→ Task objective:
Establish how many lines in the records below include the word "wordt"; respond with that number only.
+++ Dataset entries +++
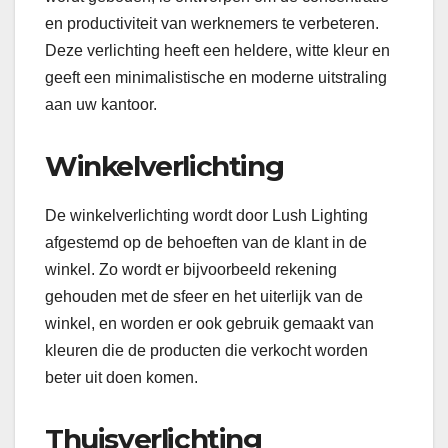
en productiviteit van werknemers te verbeteren.
Deze verlichting heeft een heldere, witte kleur en
geeft een minimalistische en moderne uitstraling
aan uw kantoor.
Winkelverlichting
De winkelverlichting wordt door Lush Lighting
afgestemd op de behoeften van de klant in de
winkel. Zo wordt er bijvoorbeeld rekening
gehouden met de sfeer en het uiterlijk van de
winkel, en worden er ook gebruik gemaakt van
kleuren die de producten die verkocht worden
beter uit doen komen.
Thuisverlichting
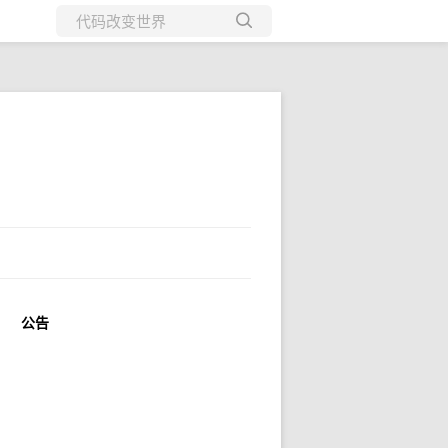
所有博客
当前博客
公告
+++
→ Output of the exercise:
2